Лафортюн, красивый, синеволосый, похожий на индейца, повернул голову и, продолжая писать, спокойно спросил:
— И опять не называет своей фамилии?
— Нет! — Лафортюн все писал. — Сказать, что вы спите?
— Попросите его подождать. Я сейчас.
Он дописал фразу до конца, перечитал ее, аккуратно промокнул ее пресс-папье, встал, оправил перед зеркалом ворот халата и неторопливо прошел в приемную. Хотя солнце еще было низко, в приемной сверкали стекло и бронза — всю стену занимало большое окно. Раньше здесь помещался специальный шкаф с немецкой Богословской энциклопедией, сорокатомным французским словарем святых и толстым томом булл и церковных уложений — сейчас осталась только Богословская энциклопедия, а все остальное заменили другие книги.
Когда Лафортюн вошел, посетитель стоял и приглядывался к заглавиям.
— Здравствуйте, — радушно в затылок сказал Лафортюн. — Мы, кажется…
Затылок гостя и в самом деле показался ему знакомым.
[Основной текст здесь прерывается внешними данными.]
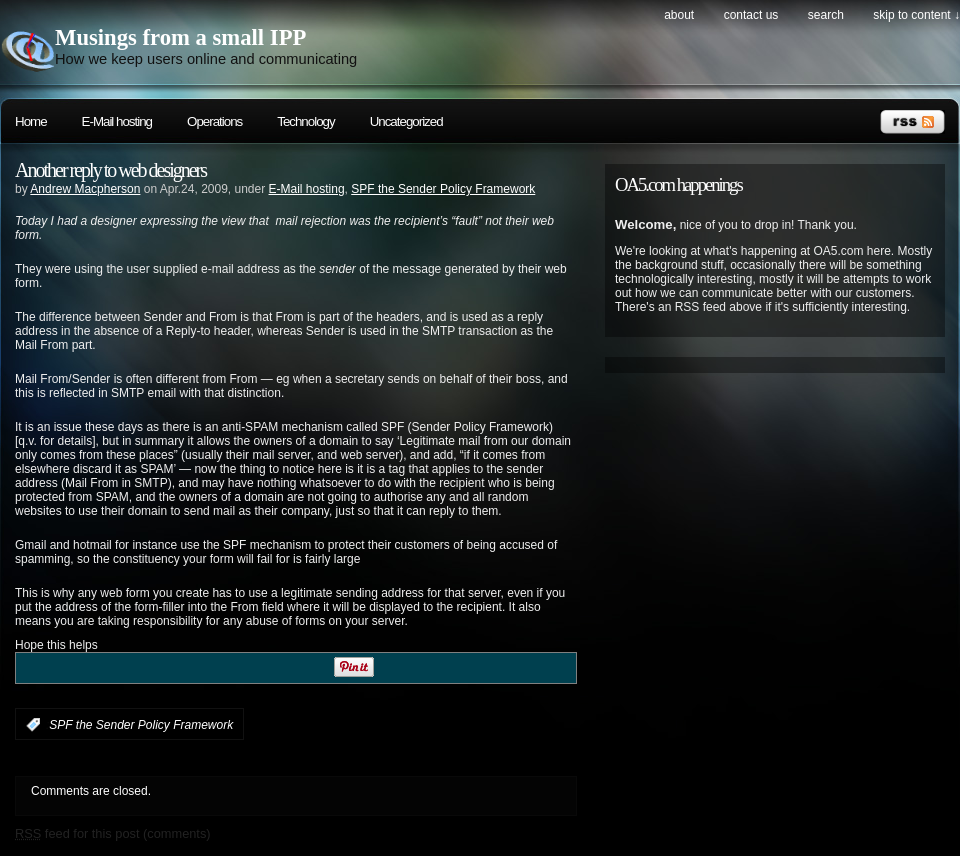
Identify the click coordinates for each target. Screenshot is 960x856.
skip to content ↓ (916, 15)
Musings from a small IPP (180, 37)
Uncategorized (406, 121)
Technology (305, 121)
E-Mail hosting (117, 121)
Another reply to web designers (110, 170)
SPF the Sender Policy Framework (443, 189)
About (679, 15)
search (826, 15)
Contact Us (751, 15)
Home (31, 121)
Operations (214, 121)
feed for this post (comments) (113, 833)
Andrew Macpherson (85, 189)
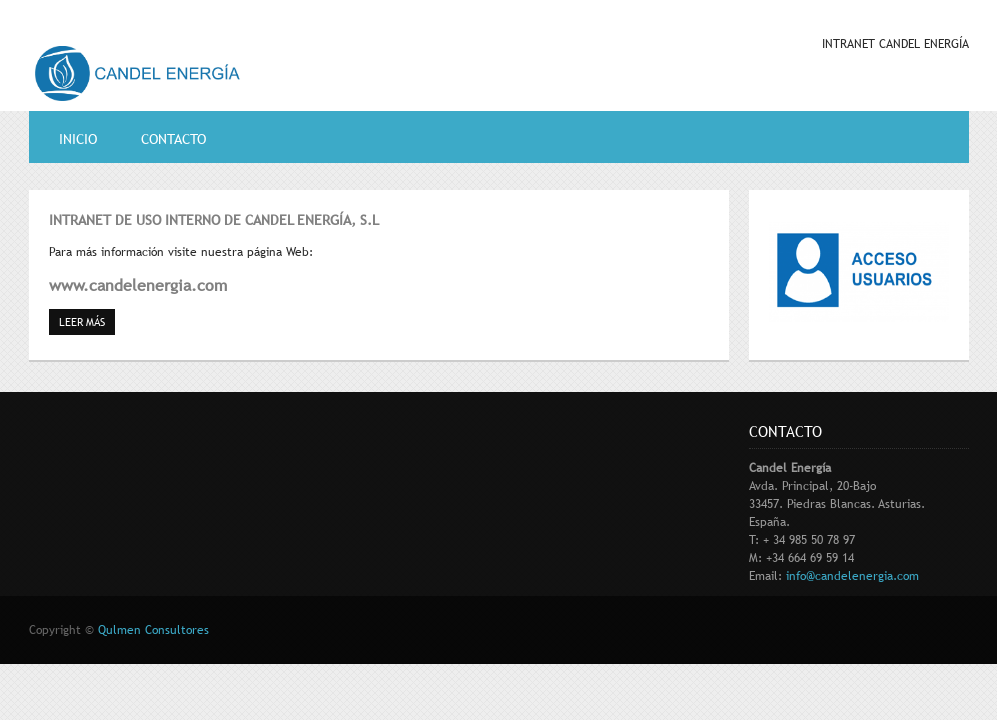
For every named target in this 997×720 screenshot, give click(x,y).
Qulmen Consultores (153, 630)
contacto (173, 139)
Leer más (87, 321)
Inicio (78, 139)
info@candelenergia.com (852, 576)
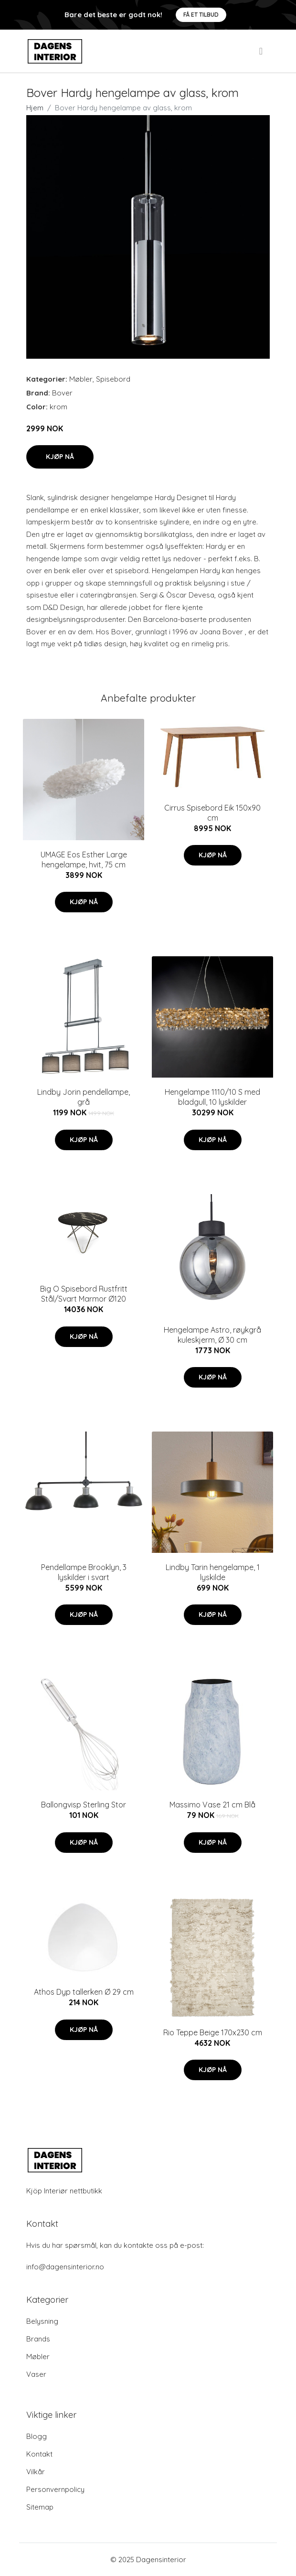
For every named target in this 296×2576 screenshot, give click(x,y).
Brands (38, 2338)
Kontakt (39, 2453)
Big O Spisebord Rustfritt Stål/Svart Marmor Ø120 (83, 1294)
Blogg (36, 2436)
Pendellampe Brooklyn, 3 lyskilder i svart (84, 1572)
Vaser (36, 2374)
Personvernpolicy (55, 2489)
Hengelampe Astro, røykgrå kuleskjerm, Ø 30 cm (212, 1335)
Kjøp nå (60, 456)
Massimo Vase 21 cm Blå (212, 1804)
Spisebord (113, 379)
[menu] (262, 51)
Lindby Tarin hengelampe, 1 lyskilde (213, 1572)
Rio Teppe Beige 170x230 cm (212, 2032)
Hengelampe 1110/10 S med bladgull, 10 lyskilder (212, 1097)
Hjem (34, 107)
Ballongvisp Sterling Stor (83, 1804)
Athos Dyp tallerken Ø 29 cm (84, 1992)
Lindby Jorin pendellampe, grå (83, 1097)
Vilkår (35, 2471)
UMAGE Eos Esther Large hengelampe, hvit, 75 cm (84, 859)
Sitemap (39, 2507)
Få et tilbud (201, 14)
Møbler (81, 379)
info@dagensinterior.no (65, 2266)
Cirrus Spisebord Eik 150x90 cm (212, 813)
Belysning (42, 2321)
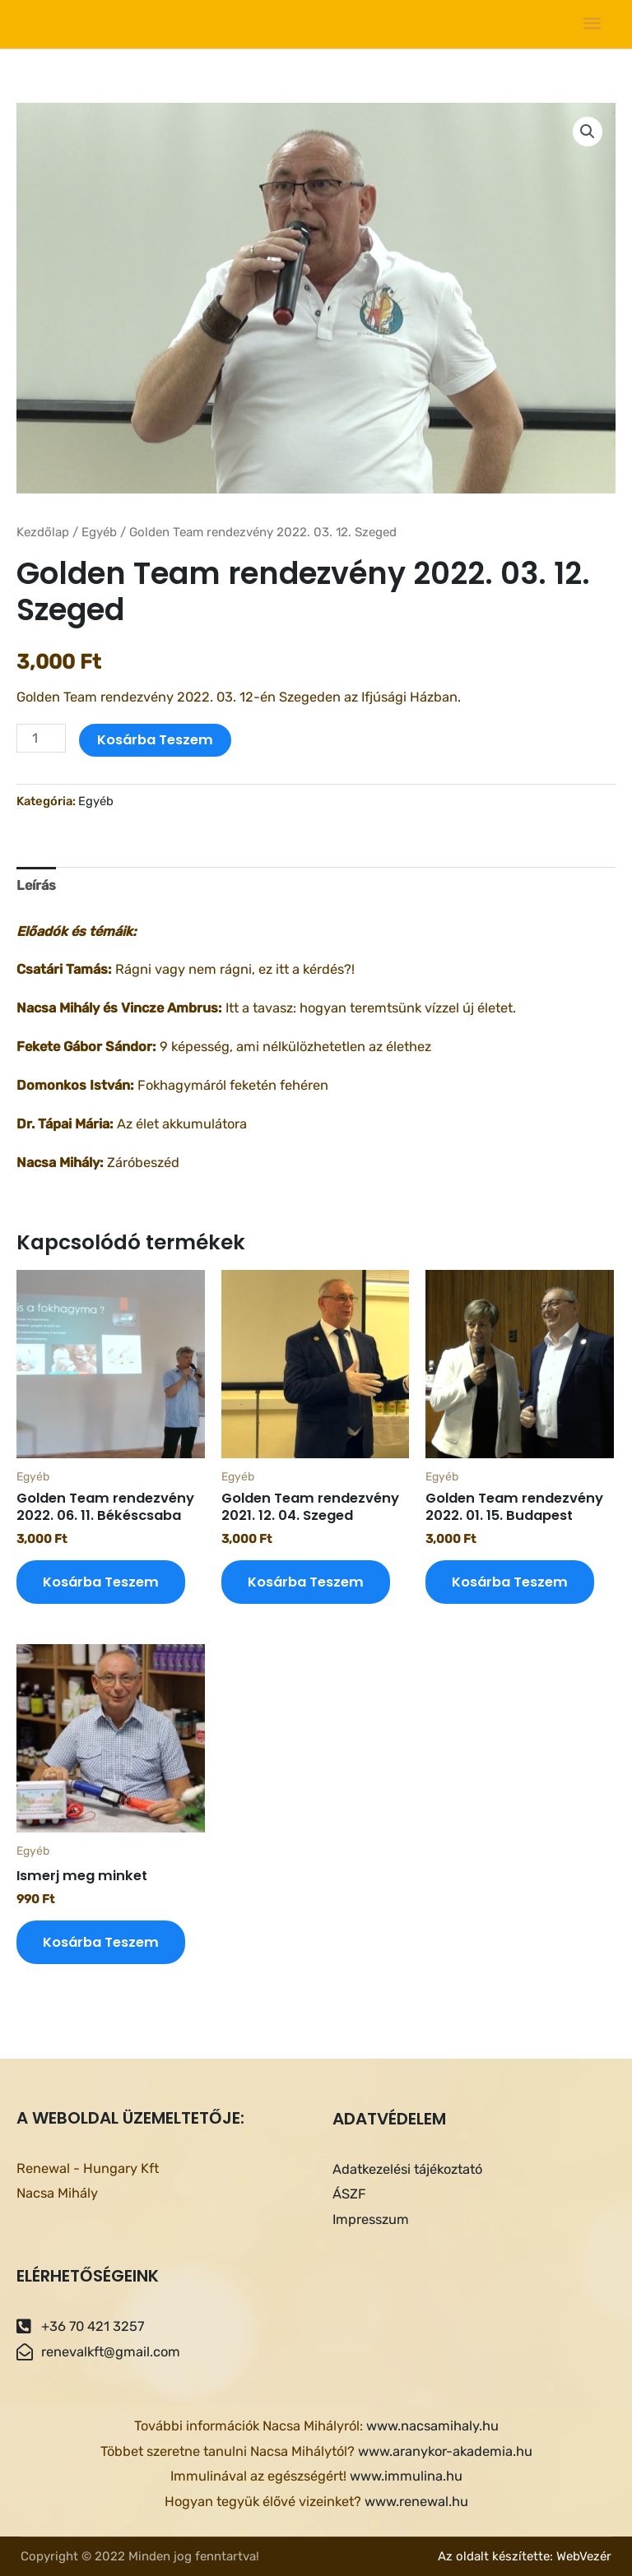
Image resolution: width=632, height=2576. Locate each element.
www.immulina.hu (406, 2476)
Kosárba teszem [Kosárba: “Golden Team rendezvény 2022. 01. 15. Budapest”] (510, 1582)
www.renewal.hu (416, 2501)
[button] (587, 131)
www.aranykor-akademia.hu (445, 2451)
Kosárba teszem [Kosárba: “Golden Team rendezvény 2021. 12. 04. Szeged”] (306, 1582)
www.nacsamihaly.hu (432, 2426)
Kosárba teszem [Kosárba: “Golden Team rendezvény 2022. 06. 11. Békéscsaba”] (101, 1582)
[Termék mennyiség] (41, 738)
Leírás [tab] (36, 885)
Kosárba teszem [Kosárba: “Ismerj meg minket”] (101, 1942)
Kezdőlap (42, 532)
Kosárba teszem (155, 739)
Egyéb (99, 532)
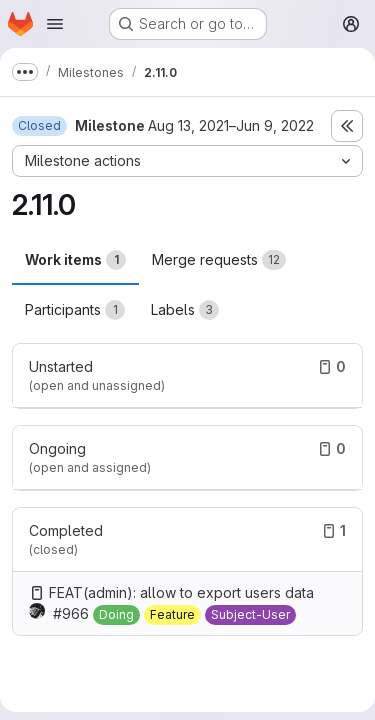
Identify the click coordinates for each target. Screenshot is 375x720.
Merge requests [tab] (219, 260)
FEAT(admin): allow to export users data (181, 592)
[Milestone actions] (187, 161)
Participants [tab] (75, 310)
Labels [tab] (185, 310)
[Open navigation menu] (55, 24)
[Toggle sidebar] (347, 126)
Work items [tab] (75, 260)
Но тут посетитель повернулся к нему и спросил:
— Узнаете?
— Боже мой! — воскликнул Лафортюн в страшном волнении. — Неужели это вы? Николай!
Они крепко обнялись и сели.
— Я знал, что они вас вырвут оттуда, мы с вашим послом были и тут и там, — говорил он, с восторгом смотря на Николая. — Да вы уж, наверное, сами знаете!
— Все знаю, все, — улыбнулся Николай, — вы настоящий друг, ваше преподобие. — Он помрачнел. — И письма Жослена я тоже видел.
Лафортюн вздохнул.
— Да, да, моя вечная кровоточащая рана, их у меня вообще немало, но это самая большая, — он вдруг улыбнулся. — А помните дом с пальмами и фонтанами? И жену? Такую красивую, что за ней бежали мальчишки. Бедняга! Он умер через неделю после вас! — Лафортюн подумал. — А Густав над ямой запел «Марсельезу».
— Он был романтик, — заметил Николай.
— Он был отчаяннейший романтик. Вроде вас, но еще больше представлялся циником и скептиком, — Лафортюн сжал кулак. — И эту смерть над ямой я, поп, никогда не отпущу им. — Он опять подумал. — Разве только когда со святыми дарами приду их напутствовать перед виселицей. Тогда прощу. И то от имени Господня, а не от своего.
— А читали газеты? Судья их прощает — и от себя, и от народа.
— Судья! — грубо усмехнулся Лафортюн. — Судьи эти отсиживались в Алжире и Марокко — так что ж им не прощать?! А вот Жослен, стоя над своей ямой, простил их? А Байер, умирая над мусорным ведром, — его выворачивало перед смертью, простил их? А вы их простили? А жена ваша простила? В этом все и дело. Не всякий имеет право прощать!
Николай засмеялся:
— Вот как, ваше преподобие! А Христос-то велел…
— Всех прощать? — яростно подхватил Лафортюн. — Правильно, и сам простил первый — и в этом и есть акт искупления. Но прощал Он их изорванный бичами, заплеванный и пылающий от пощечин. Вот тогда с креста Он и спросил себя: «Могу ли Я простить человека и такого?» — и ответил: «Да, могу, потому что люблю и сейчас». А так, с неба, как Бог, и Он не счел возможным простить. Вот ведь как! Христос был нагой и умирающий и прощал любя, а судья прощает чужую кровь в костюме на шелковой подкладке, заседая в суде между утренней ванной и вечерним мюзик-холлом. Вот в чем разница. — Он сердито махнул рукой. — Впрочем, что это мы с вами — только что встретились и сразу же… Что вы улыбаетесь?
— Когда вы разгорячитесь и размахиваете руками, то становитесь совсем похожим на Рудольфа Валентино, даже очки не портят! Сколько вам лет, ваше преподобие?
— Да теперь уже и не Ваше преподобие, — улыбнулся Лафортюн. — А что до Рудольфа Валентино, то я уже десять лет как перешел половину жизненного пути, — помните Данте? Полжизни плюс десять лет — итого сорок пять. Ладно, идемте-ка ко мне.